3

Let $a$ be some complex number. I have to solve equation

$$z^4=a^{16}$$

One is tempted to "simplify" it to $z=a^4$, so it is the solutions. But somebody told me, there are more solutions than that. Is it true and why? It seems counterintuitive.

Micah
  • 38,108
  • 15
  • 85
  • 133
adm34
  • 45
  • Hint: even within real numbers there would be two square roots. Add to that that square roots of negative numbers are now allowed within complex numbers – Miguel Sep 11 '15 at 16:04
  • 2
    $(z-a^4)(z+a^4)(z^2+a^8)$ –  Sep 11 '15 at 16:07

3 Answers3

4

Yes, there are more solutions than that. To see that concretely, suppose $a=1$. Then your original equation is $$ z^4 = 1 $$ which has the solutions $\{1,-1,i,-i\}$, but if you rewrite it to $z=1$, you will have lost three of the solutions.

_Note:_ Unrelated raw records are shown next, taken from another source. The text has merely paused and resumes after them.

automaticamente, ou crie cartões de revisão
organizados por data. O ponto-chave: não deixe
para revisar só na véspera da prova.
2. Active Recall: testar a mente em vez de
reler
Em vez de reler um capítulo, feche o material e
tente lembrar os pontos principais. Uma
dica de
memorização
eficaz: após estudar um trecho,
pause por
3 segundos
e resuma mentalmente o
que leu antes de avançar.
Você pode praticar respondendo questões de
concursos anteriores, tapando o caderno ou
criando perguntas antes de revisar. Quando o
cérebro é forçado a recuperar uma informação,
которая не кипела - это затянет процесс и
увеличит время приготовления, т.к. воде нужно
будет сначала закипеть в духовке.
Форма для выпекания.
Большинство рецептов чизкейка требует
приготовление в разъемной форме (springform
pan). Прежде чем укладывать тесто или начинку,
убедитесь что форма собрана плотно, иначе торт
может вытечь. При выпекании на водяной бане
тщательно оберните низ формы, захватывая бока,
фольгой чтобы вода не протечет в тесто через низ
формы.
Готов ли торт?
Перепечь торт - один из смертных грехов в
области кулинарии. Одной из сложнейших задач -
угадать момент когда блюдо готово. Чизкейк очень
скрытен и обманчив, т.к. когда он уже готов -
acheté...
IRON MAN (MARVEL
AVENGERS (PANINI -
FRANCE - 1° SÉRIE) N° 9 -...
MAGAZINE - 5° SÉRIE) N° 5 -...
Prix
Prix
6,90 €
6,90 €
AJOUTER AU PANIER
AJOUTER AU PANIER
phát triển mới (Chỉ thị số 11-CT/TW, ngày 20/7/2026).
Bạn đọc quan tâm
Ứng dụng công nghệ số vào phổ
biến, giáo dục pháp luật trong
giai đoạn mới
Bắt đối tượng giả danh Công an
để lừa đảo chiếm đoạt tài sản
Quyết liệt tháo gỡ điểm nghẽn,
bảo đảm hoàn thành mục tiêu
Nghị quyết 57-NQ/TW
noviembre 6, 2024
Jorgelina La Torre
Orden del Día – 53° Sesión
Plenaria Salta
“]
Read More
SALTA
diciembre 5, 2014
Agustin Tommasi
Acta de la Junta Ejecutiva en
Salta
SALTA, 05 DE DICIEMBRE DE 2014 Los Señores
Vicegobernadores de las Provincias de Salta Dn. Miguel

What you can do is rewrite $z^4=a^{16}$ to $$ z=ka^4 \text{ for some }k\text{ with }k^4=1\text{, that is, }k\in\{1,-1,i,-i\} $$ which gives you four separate equations to solve as you plug the possible $k$s in.

0

Note that every $a \in \mathbb{C}$ can be written as $a = re^{i\varphi}$, hence your equation delivers

$$z^4 = r^{16} e^{16i\varphi}$$

The complex roots are given by

$$z^n = re^{i\varphi} \implies z_k = r^{\frac{1}{n}}e^{i\left( \frac{\varphi}{n} + \frac{2\pi k}{n}\right)} \qquad k=0,\dots,n-1$$

So you have $n$ solutions for the $n^{\text{th}}$ complex root. In your case

\begin{align*} z_0 &= r^4 e^{i\left( \frac{16\varphi}{4} + 0 \right)} = \left( r, \varphi \right) = \left( r^4, 4\varphi \right)\\ z_1 &= r^4 e^{i\left( \frac{16\varphi}{4} + \frac{2\pi}{4} \right)} = \left( r, \varphi \right) = \left( r^4, 4\varphi + \frac{\pi}{2} \right)\\ z_2 &= r^4 e^{i\left( \frac{16\varphi}{4} + \frac{4\pi}{4} \right)} = \left( r, \varphi \right) = \left( r^4, 4\varphi + \pi \right)\\ z_3 &= r^4 e^{i\left( \frac{16\varphi}{4} + \frac{6\pi}{4} \right)} = \left( r, \varphi \right) = \left( r^4, 4\varphi + \frac{3\pi}{2} \right)\\ \end{align*}

root
  • 1,134
0

We see that $16/4 = 4$, so we can substitute $t = a^4$, then we can rewrite $$z^4 = a^{16} \Leftrightarrow z^4 = t^4$$ This has the solutions Henning described above, the four roots of unity: $\{1,i,-1,-i\} $ times $t$. Just to give some clarity as why it works.

mathreadler
  • 25,824